3. Section 144B of the Act reads as follows :
'144B. (1) Notwithstanding anything contained in this Act, where, in an assessment to be made under Sub-section (3) of Section 143, the Income-tax Officer proposes to make any variation in the income or loss returned which is prejudicial to the assessee and the amount of such variation exceeds the amount fixed by the Board under Sub-section (6), the Income-tax Officer shall, in the first instance, forward a draft of the proposed order of assessment (hereafter in this section referred to as the draft order) to the assessee.
(2) On receipt of the draft order, the assessee may forward his objections, if any, to such variation to the Income-tax Officer within seven days of the receipt by him of the draft order or within such further period not exceeding fifteen days as the Income-tax Officer may allow on an application made to him in this behalf.
(3) If no objections are received within the period or the extended period aforesaid, or the assessee intimates to the Income-tax Officer theacceptance of the variation, the Income-tax Officer shall complete the assessment on the basis of the draft order.

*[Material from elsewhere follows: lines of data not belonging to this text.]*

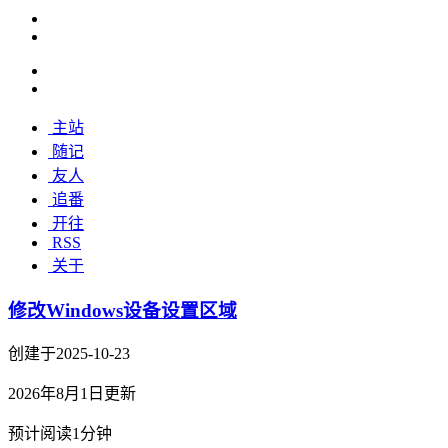
主站
随记
友人
追番
开往
RSS
关于
修改Windows设备设置区域
创建于2025-10-23
2026年8月1日更新
预计阅读1分钟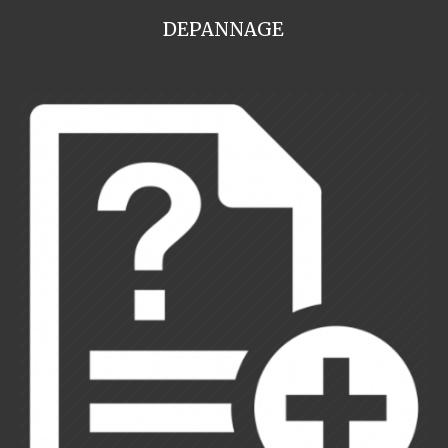
DEPANNAGE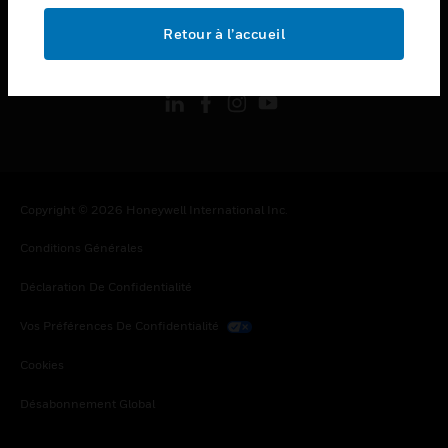
Retour à l’accueil
toggle view
SUIVEZ-NOUS
Copyright © 2026 Honeywell International Inc.
Conditions Générales
Déclaration De Confidentialité
Vos Préférences De Confidentialité
Cookies
Désabonnement Global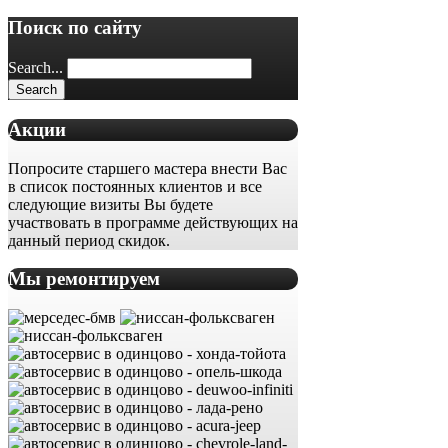
Поиск по сайту
Search...
Акции
Попросите старшего мастера внести Вас
в список постоянных клиентов и все
следующие визиты Вы будете
участвовать в программе действующих на
данный период скидок.
Мы ремонтируем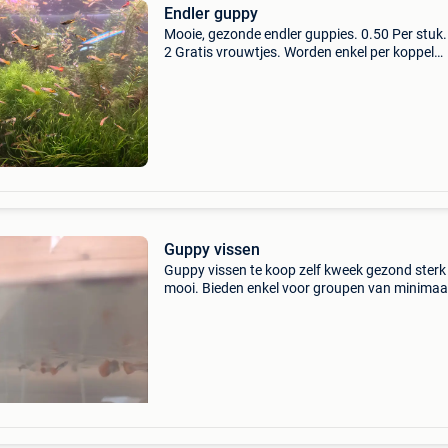
Endler guppy
Mooie, gezonde endler guppies. 0.50 Per stuk.
2 Gratis vrouwtjes. Worden enkel per koppel
verkocht.
Guppy vissen
Guppy vissen te koop zelf kweek gezond sterk
mooi. Bieden enkel voor groupen van minimaa
voor meer fotos stuur bericht. 1 Euro per vis 5
vissen = 4.5 Euro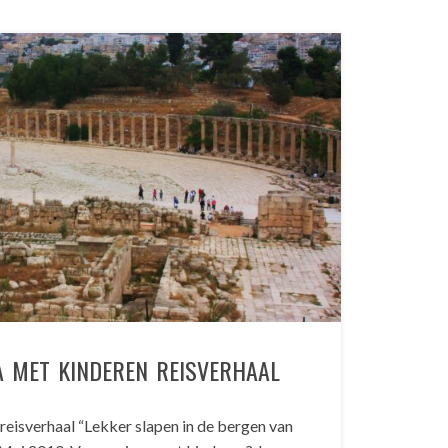
A MET KINDEREN REISVERHAAL
reisverhaal “Lekker slapen in de bergen van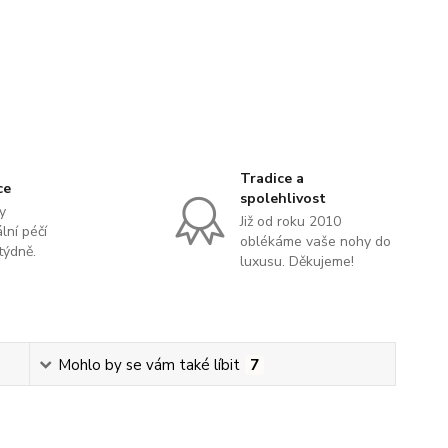
Tradice a
ce
spolehlivost
y
Již od roku 2010
lní péčí
oblékáme vaše nohy do
týdně.
luxusu. Děkujeme!
Mohlo by se vám také líbit
7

(4) If any objections are received, the Income-tax Officer shall forward the draft order together with the objections to the Inspecting Assistant Commissioner and the Inspecting Assistant Commissioner shall, after considering the draft order and the objections and after going through (wherever necessary) the records relating to the draft order, issue, in respect of the matters covered by the objections, such directions as he thinks fit for the guidance of the Income-tax Officer to enable him to complete the assessment :
Provided that no directions which are prejudicial to the assessee shall be issued under this sub-section before an opportunity is given to the assessee to be heard. (5) Every direction issued by the Inspecting Assistant Commissioner under Sub-section (4) shall be binding on the Income-tax Officer.
(6) For the purposes of Sub-section (1), the Board may, having regard to the proper and efficient management of the work of assessment, by order, fix, from time to time, such amount as it deems fit:Provided that different amounts may be fixed for different areas : Provided further that the amount fixed under this sub-section shall, in no case, be less than twenty-five thousand rupees.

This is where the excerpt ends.